Segment Open
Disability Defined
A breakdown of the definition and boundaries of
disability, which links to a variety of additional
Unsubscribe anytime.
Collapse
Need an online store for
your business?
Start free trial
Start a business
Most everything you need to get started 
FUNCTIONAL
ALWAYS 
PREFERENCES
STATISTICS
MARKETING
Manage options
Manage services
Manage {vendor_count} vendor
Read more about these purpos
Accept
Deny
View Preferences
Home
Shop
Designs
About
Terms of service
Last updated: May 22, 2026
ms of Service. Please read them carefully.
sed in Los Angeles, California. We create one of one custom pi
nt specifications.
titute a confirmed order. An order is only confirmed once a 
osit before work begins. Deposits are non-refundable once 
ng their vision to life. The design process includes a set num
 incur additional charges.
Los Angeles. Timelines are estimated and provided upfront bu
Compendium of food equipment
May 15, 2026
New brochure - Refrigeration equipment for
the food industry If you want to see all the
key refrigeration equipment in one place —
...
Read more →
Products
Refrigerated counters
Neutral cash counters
Segment Closed
*What you are asked to do:* All lines that contain the word "once" should be copied from the listing.

*Answer section:*
titute a confirmed order. An order is only confirmed once a 
osit before work begins. Deposits are non-refundable once 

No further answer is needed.